Zapatero era em 2002 um insignificante deputado de províncias, tão disciplinado como mudo parlamentariamente durante anos, quando contra todo o prognóstico chegou a fazer com a secretária geral de um PSOE ainda destroçado pelos escândalos de corrupção e terrorismo de Estado do final do felipismo social-liberal. Quando, também contra todo o prognóstico, chegou em 2004 à presidência do governo do Reino de Espanha, o que os mortais comuns podiam conhecer do ideário político de Zapatero se reduzia praticamente a esta espantosa profissão de fé relativista pós-moderna, digna de Forrest Gamp:
Ideologia significa ideia lógica e em política não há ideias lógicas, há ideias sujeitas a debate que se aceitam em um processo deliberativo, mas nunca pela evidência de uma dedução lógica (...) Se em política não serve a lógica, isto é, se no domínio da organização da convivência não resultam válidos nem o método indutivo nem o método dedutivo, senão tão só a discussão sobre diferentes opções sem fio condutor algum que oriente as premissas e os objectivos, então todo é possível e aceitável, dado que carecemos de princípios, de valores e de argumentos racionais que nos guiem na resolução dos problemas". [Prólogo a Jordi Sevilla: De novo, socialismo, Barcelona, editorial Crítica, 2002]

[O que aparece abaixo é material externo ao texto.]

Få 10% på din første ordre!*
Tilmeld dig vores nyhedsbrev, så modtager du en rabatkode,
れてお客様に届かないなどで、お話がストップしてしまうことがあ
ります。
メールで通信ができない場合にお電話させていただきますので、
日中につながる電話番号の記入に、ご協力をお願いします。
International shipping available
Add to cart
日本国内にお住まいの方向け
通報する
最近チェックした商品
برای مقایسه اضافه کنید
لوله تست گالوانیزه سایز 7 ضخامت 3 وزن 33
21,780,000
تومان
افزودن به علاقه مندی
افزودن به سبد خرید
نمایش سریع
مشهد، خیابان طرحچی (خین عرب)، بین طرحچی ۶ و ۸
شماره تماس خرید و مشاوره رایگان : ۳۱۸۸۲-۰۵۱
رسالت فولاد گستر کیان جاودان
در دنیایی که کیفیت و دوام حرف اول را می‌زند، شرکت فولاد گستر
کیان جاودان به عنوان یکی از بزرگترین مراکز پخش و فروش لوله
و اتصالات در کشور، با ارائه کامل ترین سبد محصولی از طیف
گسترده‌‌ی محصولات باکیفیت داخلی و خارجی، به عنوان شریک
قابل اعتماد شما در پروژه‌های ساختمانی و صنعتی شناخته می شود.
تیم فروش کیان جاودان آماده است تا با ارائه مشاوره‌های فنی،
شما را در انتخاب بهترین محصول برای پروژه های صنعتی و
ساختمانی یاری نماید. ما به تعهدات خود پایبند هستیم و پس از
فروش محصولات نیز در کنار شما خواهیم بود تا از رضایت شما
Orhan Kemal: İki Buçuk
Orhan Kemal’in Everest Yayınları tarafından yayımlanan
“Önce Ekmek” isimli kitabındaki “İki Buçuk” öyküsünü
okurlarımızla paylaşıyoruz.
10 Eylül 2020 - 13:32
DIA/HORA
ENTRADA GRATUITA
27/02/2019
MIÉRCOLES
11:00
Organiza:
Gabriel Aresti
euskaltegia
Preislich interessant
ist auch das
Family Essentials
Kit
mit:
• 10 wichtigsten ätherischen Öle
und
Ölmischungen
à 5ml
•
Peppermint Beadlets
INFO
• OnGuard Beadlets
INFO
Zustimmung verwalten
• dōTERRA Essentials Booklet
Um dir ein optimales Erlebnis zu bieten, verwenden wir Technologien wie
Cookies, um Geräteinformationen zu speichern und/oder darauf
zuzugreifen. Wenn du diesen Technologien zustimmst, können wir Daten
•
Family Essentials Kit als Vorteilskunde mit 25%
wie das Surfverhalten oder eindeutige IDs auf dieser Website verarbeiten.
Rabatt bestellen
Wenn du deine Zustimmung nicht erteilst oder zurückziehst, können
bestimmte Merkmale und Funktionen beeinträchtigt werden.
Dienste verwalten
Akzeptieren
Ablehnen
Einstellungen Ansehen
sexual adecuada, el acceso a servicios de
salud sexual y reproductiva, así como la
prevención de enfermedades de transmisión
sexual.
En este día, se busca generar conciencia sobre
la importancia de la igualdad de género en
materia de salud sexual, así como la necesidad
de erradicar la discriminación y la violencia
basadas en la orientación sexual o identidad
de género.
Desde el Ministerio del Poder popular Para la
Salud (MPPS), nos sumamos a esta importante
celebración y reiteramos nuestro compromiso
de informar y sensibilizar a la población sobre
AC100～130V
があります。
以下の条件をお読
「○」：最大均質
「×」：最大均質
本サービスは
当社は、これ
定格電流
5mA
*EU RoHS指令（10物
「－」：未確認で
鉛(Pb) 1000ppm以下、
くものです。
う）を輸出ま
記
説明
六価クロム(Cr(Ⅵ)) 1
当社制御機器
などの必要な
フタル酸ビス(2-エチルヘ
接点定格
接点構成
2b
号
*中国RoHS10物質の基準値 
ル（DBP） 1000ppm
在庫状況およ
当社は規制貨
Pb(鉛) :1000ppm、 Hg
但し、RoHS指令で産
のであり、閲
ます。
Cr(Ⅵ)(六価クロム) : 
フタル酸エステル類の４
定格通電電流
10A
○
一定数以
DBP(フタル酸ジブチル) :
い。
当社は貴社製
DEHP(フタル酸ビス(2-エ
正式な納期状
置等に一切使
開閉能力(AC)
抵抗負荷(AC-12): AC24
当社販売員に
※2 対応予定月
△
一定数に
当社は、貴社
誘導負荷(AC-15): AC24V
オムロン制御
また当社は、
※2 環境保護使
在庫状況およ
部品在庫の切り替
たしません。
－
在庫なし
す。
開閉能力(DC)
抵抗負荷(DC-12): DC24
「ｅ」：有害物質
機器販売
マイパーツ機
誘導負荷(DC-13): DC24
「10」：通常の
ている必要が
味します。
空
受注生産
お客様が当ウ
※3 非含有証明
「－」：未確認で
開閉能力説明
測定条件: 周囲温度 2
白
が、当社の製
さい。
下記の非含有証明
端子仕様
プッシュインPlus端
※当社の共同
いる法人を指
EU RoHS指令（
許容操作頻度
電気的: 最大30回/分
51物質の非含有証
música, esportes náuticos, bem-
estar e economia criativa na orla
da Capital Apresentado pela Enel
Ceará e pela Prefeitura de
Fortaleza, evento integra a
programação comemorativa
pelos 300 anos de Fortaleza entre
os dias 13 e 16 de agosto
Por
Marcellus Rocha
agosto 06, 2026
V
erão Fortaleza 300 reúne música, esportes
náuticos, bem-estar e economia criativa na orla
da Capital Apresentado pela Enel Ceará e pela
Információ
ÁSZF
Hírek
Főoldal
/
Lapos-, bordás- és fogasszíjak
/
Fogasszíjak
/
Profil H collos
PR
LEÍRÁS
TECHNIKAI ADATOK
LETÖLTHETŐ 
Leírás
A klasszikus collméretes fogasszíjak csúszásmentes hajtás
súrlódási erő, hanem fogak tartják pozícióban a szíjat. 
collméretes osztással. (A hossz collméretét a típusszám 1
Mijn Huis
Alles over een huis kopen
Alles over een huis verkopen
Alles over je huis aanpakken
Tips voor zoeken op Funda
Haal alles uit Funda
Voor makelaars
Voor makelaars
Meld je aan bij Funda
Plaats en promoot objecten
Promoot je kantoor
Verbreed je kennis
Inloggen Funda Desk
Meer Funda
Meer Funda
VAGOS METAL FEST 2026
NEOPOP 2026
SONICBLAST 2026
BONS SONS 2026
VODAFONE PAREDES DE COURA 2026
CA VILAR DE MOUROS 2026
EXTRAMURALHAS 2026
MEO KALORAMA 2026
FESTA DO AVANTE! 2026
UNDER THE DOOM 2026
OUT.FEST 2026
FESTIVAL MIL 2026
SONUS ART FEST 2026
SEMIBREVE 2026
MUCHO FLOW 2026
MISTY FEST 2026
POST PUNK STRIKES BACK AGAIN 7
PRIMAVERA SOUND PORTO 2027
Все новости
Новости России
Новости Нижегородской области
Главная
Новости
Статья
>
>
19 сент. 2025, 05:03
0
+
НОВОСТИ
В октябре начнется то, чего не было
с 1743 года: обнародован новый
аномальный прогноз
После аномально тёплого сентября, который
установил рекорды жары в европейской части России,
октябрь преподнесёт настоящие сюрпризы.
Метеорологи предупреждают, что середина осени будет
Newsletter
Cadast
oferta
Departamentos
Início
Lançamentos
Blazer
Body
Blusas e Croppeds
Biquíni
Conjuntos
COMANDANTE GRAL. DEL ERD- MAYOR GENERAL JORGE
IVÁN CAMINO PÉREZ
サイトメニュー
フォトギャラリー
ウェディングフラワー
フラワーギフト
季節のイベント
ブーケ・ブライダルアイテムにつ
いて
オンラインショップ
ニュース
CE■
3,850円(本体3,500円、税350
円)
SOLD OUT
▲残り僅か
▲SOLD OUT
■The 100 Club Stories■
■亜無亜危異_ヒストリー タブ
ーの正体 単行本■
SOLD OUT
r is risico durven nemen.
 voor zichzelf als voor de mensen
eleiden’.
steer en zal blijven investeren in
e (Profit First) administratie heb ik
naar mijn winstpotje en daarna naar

O autor do livro prologado, o economista Jordi Sevilla, é quem, como recordar-se-á, tinha que ensinar ao candidato Zapatero "economia em duas tardes". De economia segue sem ter aprendido uma palavra. Talvez aprenda, sim, a fazer negócios pessoais. Tão ou mais relevante que isso parece, empero, o seu curriculum de frívolo trangalheiro invertebrado, condescendentemente disposto a se deixar agitar pelos ventos sociais e políticos da hora. Ganhou as suas primeiras eleições aupado pela hora do notável movimento social gerado no Reino de Espanha pela oposição ao "trío açoriano" e da mão, entre outros, de uns sindicatos operários que mostrava uma crescente oposição à política do Governo Aznar. No seu primeiro mandato, Zapatero apresentou-se como um democrata radical, disposto a alargar direitos em todas as direções imaginábeis: direitos sociais, direitos nacionais, direitos civis; inclusive sugeriu um compromisso com uma lei eleitoral mais democrática, menos discriminatória com a esquerda. No seu segundo mandato, e arrastado pela feroz ofensiva contrarreformadora que seguiu ao desplome do capitalismo financiarizado em setembro de 2008, assistimos a uma progressiva e sistémica investida contra todos esses direitos, e em general, contra o sentido comum da esquerda e do centro-esquierda social. A guinda pô-la agora, com a proposta de nada menos que "reforma constitucional" que pretende aprovar por procedimento parlamentar de urgência, evitando -com a refocilada cumplicidade do PP- a sua ratificação popular em referendo.

Nos próximos dias saberemos se o grosso do seu partido, o PSOE, se resigna agonicamente a um descalabro eleitoral sem precedentes o próximo 20 de novembro, ou se há nesse partido ainda vozes minimamente conformes com o sentir da esquerda social, señaladamente, os sindicatos operários e o Movimento do 15 M.